Em uma manhã de verão, a casa de Thi Hong Mai desabou em um rio no delta do Mekong, onde a rápida erosão das margens devido ao esgotamento das reservas de areia ameaça centenas de milhares de vietnamitas.

“Ouvi uma explosão, saí correndo e tudo desapareceu”, lembra esta mulher de 46 anos, referindo-se ao seu pequeno restaurante ao lado da sua casa, nos arredores de Can Tho (sul).

“Perdi tudo”, diz à AFP.

A areia, utilizada como material de construção, é o segundo recurso natural mais explorado no mundo depois da água, em volumes no limite do que é sustentável, alerta a ONU.

O futuro do delta do Mekong, uma região estratégica para o cultivo de arroz e para a biodiversidade, está ameaçado pelo esgotamento das suas reservas de areia até 2035, destaca um relatório da WWF.

Segundo os pesquisadores, as hidrelétricas que retêm o aluvião e a extração de areia para obras – cada vez mais numerosas no país em desenvolvimento – impedem a renovação natural das reservas.

A secagem da areia leva à aceleração da erosão costeira, em uma região já vulnerável ao aumento do nível do mar induzido pela mudança climática.

Os habitantes e as autoridades sofrem as consequências sociais e econômicas da erosão, que ameaça deslocar dezenas de milhares de pessoas.

Na província de Hau Giang, Diep Thi Lua acordou no meio da noite e viu seu jardim submerso na água.

“A terra tremia. Ficamos com muito medo”, diz esta mulher de 49 anos.

Segundo dados do governo vietnamita, entre 2016 e agosto de 2023, pelo menos 750 quilômetros da costa e quase 2.000 casas desapareceram devido à erosão.

O fenômeno põe em perigo as ambições econômicas do regime comunista, que registra uma das taxas de crescimento mais altas da região.

– Últimos grãos de areia –

Perto da foz do maior rio do Sudeste Asiático, barcaças circulam dia e noite para extrair areia do leito.

A região do delta precisa de 54 milhões de metros cúbicos de areia para construir seis rodovias até 2025, afirma o Ministério dos Transportes vietnamita.

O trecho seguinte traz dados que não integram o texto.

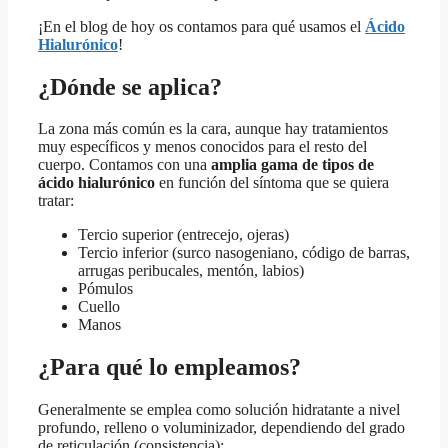
¡En el blog de hoy os contamos para qué usamos el
Ácido
Hialurónico
!
¿Dónde se aplica?
La zona más común es la cara, aunque hay tratamientos
muy específicos y menos conocidos para el resto del
cuerpo. Contamos con una
amplia gama de tipos de
ácido hialurónico
en función del síntoma que se quiera
tratar:
Tercio superior (entrecejo, ojeras)
Tercio inferior (surco nasogeniano, código de barras,
arrugas peribucales, mentón, labios)
Pómulos
Cuello
Manos
¿Para qué lo empleamos?
Generalmente se emplea como solución hidratante a nivel
profundo, relleno o voluminizador, dependiendo del grado
de reticulación (consistencia):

O rio pode abastecer menos da metade, admitem os responsáveis.

A fragilidade das reservas atrasa obras importantes e as autoridades debatem alternativas, como a areia da praia, ou a sua importação do Camboja.

Vacas caminham pela futura rodovia entre Can Tho e Ca Mau, no extremo sul do Vietnã. O percurso continua sendo uma estrada de terra devido à falta de areia disponível para a produção do revestimento.

“Não tínhamos areia suficiente desde o início do ano, por isso não há muito o que fazer”, explica um trabalhador que pediu anonimato.

O Vietnã proibiu a importação de areia em todas as suas formas em 2017. Mas a demanda interna é tanta que excede as capacidades naturais de renovação do Mekong, afirma Nguyen Huu Thien, especialista na região.

“Esses são os últimos grãos de areia que dragamos”, alerta.

Desde 2016, o governo vietnamita gastou mais de 480 milhões de dólares (2,3 bilhões de reais) em 190 projetos destinados a conter os efeitos da erosão, segundo a mídia estatal.

“Muitas das estruturas eram caras, mas acabaram afundadas no rio”, afirma o especialista, que prevê que metade do delta terá desaparecido até o final do século.

“Aí o delta vai desaparecer e teremos que reescrever os livros de geografia”, lamenta.

Cerca de 20 mil casas precisam ser deslocadas devido aos riscos associados à erosão, estima a agência governamental responsável pela prevenção e gestão de desastres naturais.

Segundo a WWF, cerca de 500 mil pessoas poderão perder as suas casas.

Um programa de realocação “exige muito dinheiro e o nosso governo nunca o terá”, admite um funcionário da província de Hau Giang, que não quis revelar o seu nome.

“Sabemos que as pessoas podem perder a vida nestas áreas. Mas não temos solução”, lamenta.